The carbohydrate supply reaching the root system becomes insufficient to maintain rapid respiration and root elongation. With the result the rate of absorption of mineral salts decreases, which in turn checks or even stops the vegetative growth of the plant.
Evidence from Ringing Experiments:
Much of the evidence indicating that organic solutes move towards the basal portions of the plant in the phloem has been obtained by ringing experiments. ‘Ringing’ means the removal of a narrow continuous band of tissues external to the xylem.
Since ringing entirely encircles the stem, all tissues external to the xylem are completely intercepted. This operation is also called ‘girdling’. This operation which is performed beneath the foliage region of the stem, produces two effects.
They are as follows:
1. The organic food accumulates in the region above the ring which swells up as a result of this accumulation whereas the food content of the tissue below the ring is greatly diminished on account of their being used up locally.
2. Secondly vigorous growth takes place in the region above the ring and sometimes the adventitious roots are developed. This happens, because of the accumulation of food materials in this region.
The tissues below the ring are soon dried up because of starvation. Here the growth of tissues is inhibited, root development is checked and the tissues ultimately die. If the ringing is done in such a way that the phloem is not interrupted, translocation of food is not affected and the normal development of the roots beneath the ring continues.
The ringing is of much practical value in the case of fruit trees.
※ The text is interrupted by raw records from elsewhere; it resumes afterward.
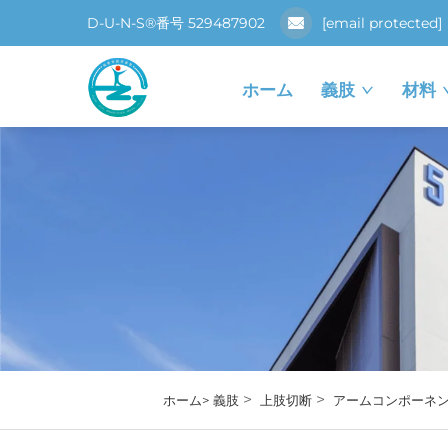
D-U-N-S®番号 529487902
[email protected]
ホーム
義肢
材料
>
>
ホーム>
義肢
上肢切断
アームコンポーネ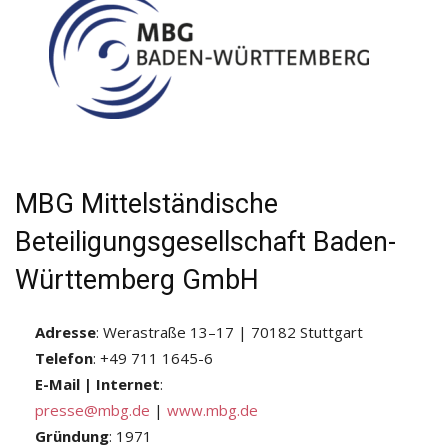
MBG Mittelständische
Beteiligungsgesellschaft Baden-
Württemberg GmbH
Adresse
: Werastraße 13–17 | 70182 Stuttgart
Telefon
: +49 711 1645-6
E-Mail | Internet
:
presse@mbg.de
|
www.mbg.de
Gründung
: 1971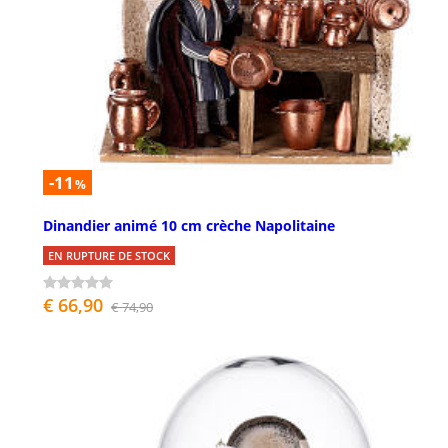
-11
%
Dinandier animé 10 cm crèche Napolitaine
EN RUPTURE DE STOCK
€ 66,90
€ 74,90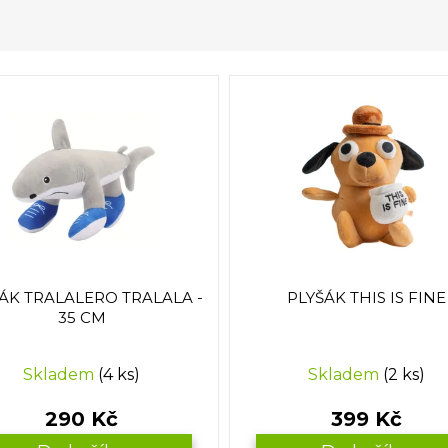
ÁK TRALALERO TRALALA -
PLYŠÁK THIS IS FINE
35 CM
Skladem
(4 ks)
Skladem
(2 ks)
290 Kč
399 Kč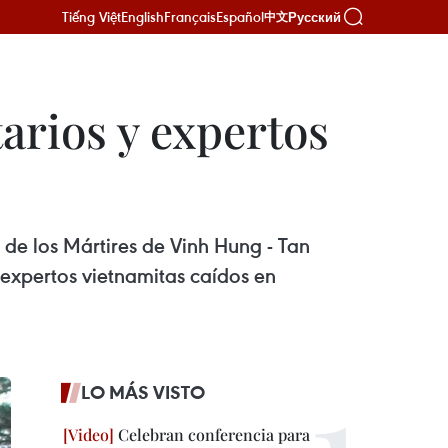
Tiếng Việt
English
Français
Español
Русский
中文
arios y expertos
 de los Mártires de Vinh Hung - Tan
expertos vietnamitas caídos en
LO MÁS VISTO
Celebran conferencia para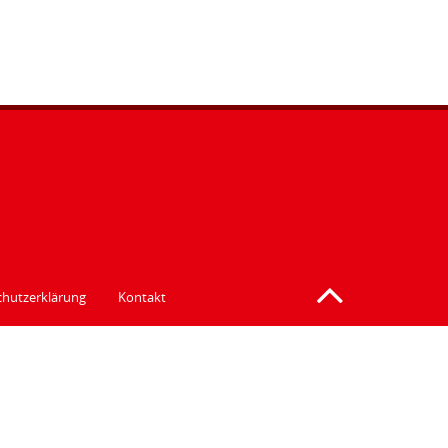
hutzerklärung
Kontakt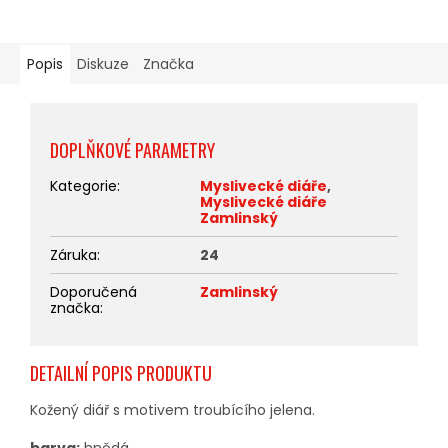
Popis
Diskuze
Značka
DOPLŇKOVÉ PARAMETRY
Kategorie
:
Myslivecké diáře
,
Myslivecké diáře
Zamlinský
Záruka
:
24
Doporučená
Zamlinský
značka
:
DETAILNÍ POPIS PRODUKTU
Kožený diář s motivem troubícího jelena.
barva:
hnědá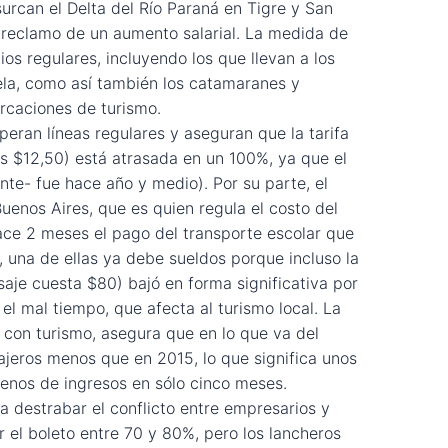
urcan el Delta del Río Paraná en Tigre y San
 reclamo de un aumento salarial.
La medida de
ios regulares, incluyendo los que llevan a los
uela, como así también los catamaranes y
caciones de turismo.
eran líneas regulares y aseguran que la tarifa
es $12,50) está atrasada en un 100%, ya que el
nte- fue hace año y medio). Por su parte, el
uenos Aires, que es quien regula el costo del
ace 2 meses el pago del transporte escolar que
 una de ellas ya debe sueldos porque incluso la
aje cuesta $80) bajó en forma significativa por
y el mal tiempo, que afecta al turismo local. La
con turismo, asegura que en lo que va del
ajeros menos que en 2015, lo que significa unos
enos de ingresos en sólo cinco meses.
a destrabar el conflicto entre empresarios y
 el boleto entre 70 y 80%, pero los lancheros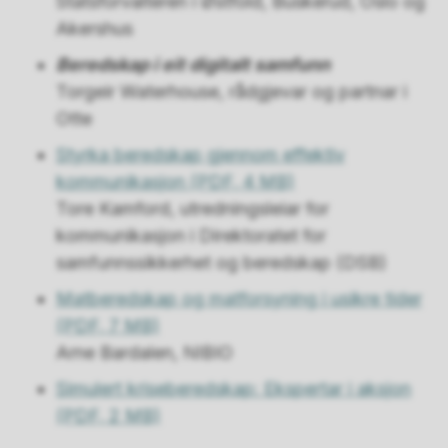
Statsforvalteren i Østfold, Buskerud, Oslo og
Akershus
Beredskap i eit digitalt samfunn
Torgeir Waterhouse, rådgjevar og partnar i
Otte
Styrka beredskap gjennom effektiv
kommunikasjon
(PDF, 4 MB)
Tore Kamford, utredningsleiar for
kommunikasjon i Direktoratet for
samfunnssikkerhet og beredskap (DSB)
Matberedskap og matforsyning i usikre tider
(PDF, 7 MB)
Arne Bardalen, NIBIO
Simulert kriseberedskap: Ekspertar i aksjon
(PDF, 2 MB)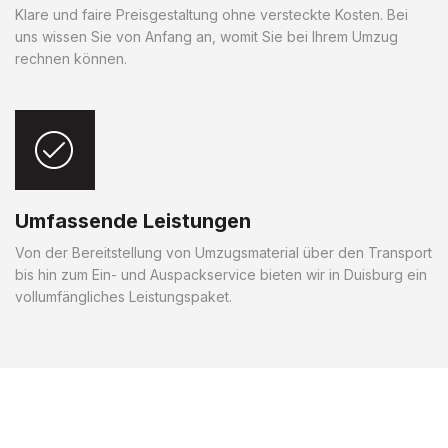
Klare und faire Preisgestaltung ohne versteckte Kosten. Bei
uns wissen Sie von Anfang an, womit Sie bei Ihrem Umzug
rechnen können.
Umfassende Leistungen
Von der Bereitstellung von Umzugsmaterial über den Transport
bis hin zum Ein- und Auspackservice bieten wir in Duisburg ein
vollumfängliches Leistungspaket.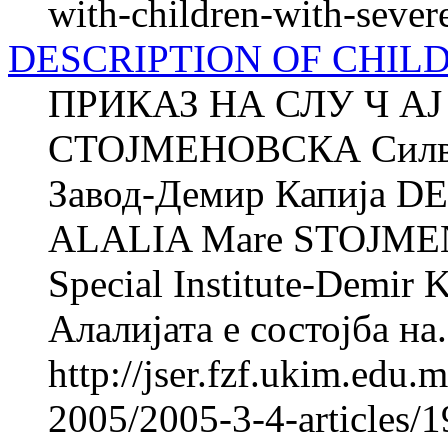
with-children-with-sever
DESCRIPTION OF CHIL
ПРИКАЗ НА СЛУ Ч АЈ
СТОЈМЕНОВСКА Силв
Завод-Демир Капија 
ALALIA Mare STOJMEN
Special Institute-Demir 
Алалијата е состојба на.
http://jser.fzf.ukim.edu
2005/2005-3-4-articles/1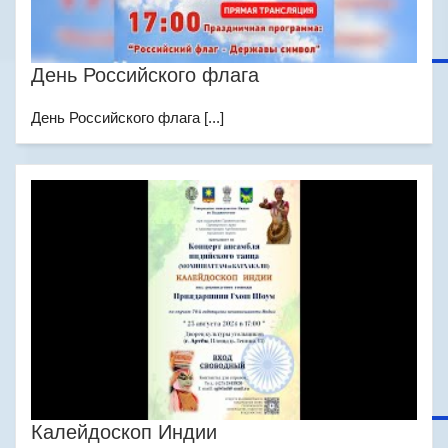
День Российского флага
День Российского флага [...]
Калейдоскоп Индии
At the time of the development of fruits the rings are being formed at different places on the trunks of the fruit tree.
The ringing of the stem in such a manner prevents the downward flow of the food across the ring. With the result the food synthesized in the leaves above the ring is diverted to the fruits which become much larger in size. Normally the narrow rings are being made, so that the cambium may be affected and after some time the wound heals up.